» What the task requires:
With the images left out, print every entry that follows exactly.

» Material shown:
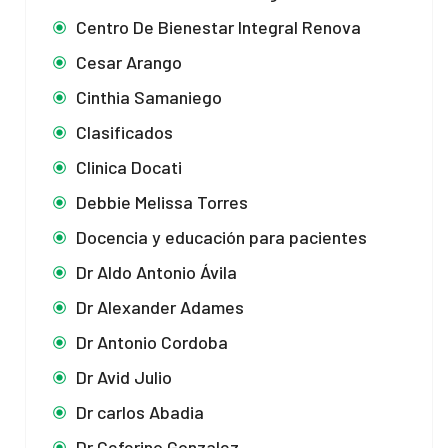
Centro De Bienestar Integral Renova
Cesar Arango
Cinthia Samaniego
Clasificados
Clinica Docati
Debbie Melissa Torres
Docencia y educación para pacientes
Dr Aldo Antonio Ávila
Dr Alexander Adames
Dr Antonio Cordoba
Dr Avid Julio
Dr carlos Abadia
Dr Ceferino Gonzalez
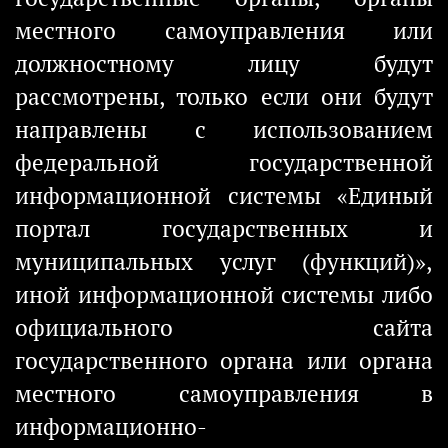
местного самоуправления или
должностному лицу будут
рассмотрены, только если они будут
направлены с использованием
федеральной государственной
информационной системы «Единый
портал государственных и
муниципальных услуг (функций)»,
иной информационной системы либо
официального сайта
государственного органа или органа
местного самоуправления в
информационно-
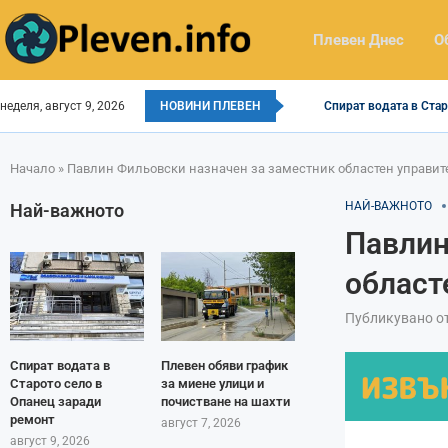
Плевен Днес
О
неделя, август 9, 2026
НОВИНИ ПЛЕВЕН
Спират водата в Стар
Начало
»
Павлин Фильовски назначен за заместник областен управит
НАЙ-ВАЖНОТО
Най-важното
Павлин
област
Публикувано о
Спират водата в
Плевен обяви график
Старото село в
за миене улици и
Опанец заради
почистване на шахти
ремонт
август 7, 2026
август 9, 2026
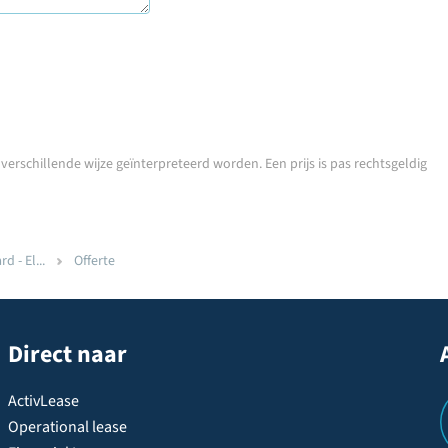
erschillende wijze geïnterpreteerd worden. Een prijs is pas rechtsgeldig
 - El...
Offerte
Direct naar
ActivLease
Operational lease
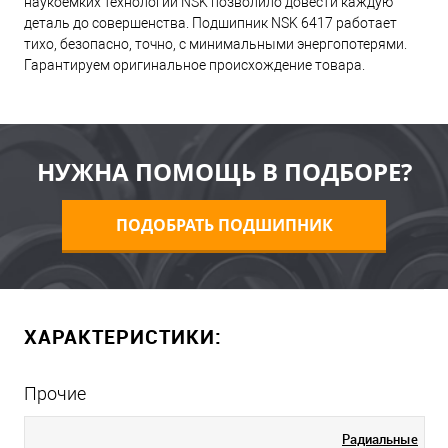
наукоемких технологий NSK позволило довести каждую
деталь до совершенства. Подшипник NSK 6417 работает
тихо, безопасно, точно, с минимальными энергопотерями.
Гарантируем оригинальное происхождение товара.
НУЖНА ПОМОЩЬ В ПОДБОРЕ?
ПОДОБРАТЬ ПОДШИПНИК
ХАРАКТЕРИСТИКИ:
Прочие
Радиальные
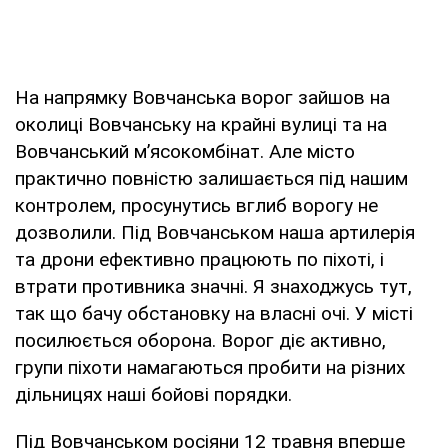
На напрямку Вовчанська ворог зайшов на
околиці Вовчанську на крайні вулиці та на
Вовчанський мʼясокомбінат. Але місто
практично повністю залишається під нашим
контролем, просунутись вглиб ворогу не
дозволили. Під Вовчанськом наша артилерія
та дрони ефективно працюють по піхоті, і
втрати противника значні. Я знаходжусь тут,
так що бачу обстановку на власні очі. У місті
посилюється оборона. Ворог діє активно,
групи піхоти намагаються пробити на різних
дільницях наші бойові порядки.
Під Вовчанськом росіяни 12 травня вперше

» Output for this task:
Centro De Bienestar Integral Renova
Cesar Arango
Cinthia Samaniego
Clasificados
Clinica Docati
Debbie Melissa Torres
Docencia y educación para pacientes
Dr Aldo Antonio Ávila
Dr Alexander Adames
Dr Antonio Cordoba
Dr Avid Julio
Dr carlos Abadia
Dr Ceferino Gonzalez
местного самоуправления или
должностному лицу будут
рассмотрены, только если они будут
направлены с использованием
федеральной государственной
информационной системы «Единый
портал государственных и
муниципальных услуг (функций)»,
иной информационной системы либо
официального сайта
государственного органа или органа
местного самоуправления в
информационно-
Плевен Днес
О
неделя, август 9, 2026
НОВИНИ ПЛЕВЕН
Спират водата в Стар
Начало
»
Павлин Фильовски назначен за заместник областен управит
НАЙ-ВАЖНОТО
Най-важното
Павлин
област
Публикувано о
Спират водата в
Плевен обяви график
Старото село в
за миене улици и
Опанец заради
почистване на шахти
ремонт
август 7, 2026
август 9, 2026
erschillende wijze geïnterpreteerd worden. Een prijs is pas rechtsgeldig
 - El...
Offerte
Direct naar
ActivLease
Operational lease
наукоемких технологий NSK позволило довести каждую
деталь до совершенства. Подшипник NSK 6417 работает
тихо, безопасно, точно, с минимальными энергопотерями.
Гарантируем оригинальное происхождение товара.
НУЖНА ПОМОЩЬ В ПОДБОРЕ?
ПОДОБРАТЬ ПОДШИПНИК
ХАРАКТЕРИСТИКИ:
Прочие
Радиальные
На напрямку Вовчанська ворог зайшов на
околиці Вовчанську на крайні вулиці та на
Вовчанський мʼясокомбінат. Але місто
практично повністю залишається під нашим
контролем, просунутись вглиб ворогу не
дозволили. Під Вовчанськом наша артилерія
та дрони ефективно працюють по піхоті, і
втрати противника значні. Я знаходжусь тут,
так що бачу обстановку на власні очі. У місті
посилюється оборона. Ворог діє активно,
групи піхоти намагаються пробити на різних
дільницях наші бойові порядки.
Під Вовчанськом росіяни 12 травня вперше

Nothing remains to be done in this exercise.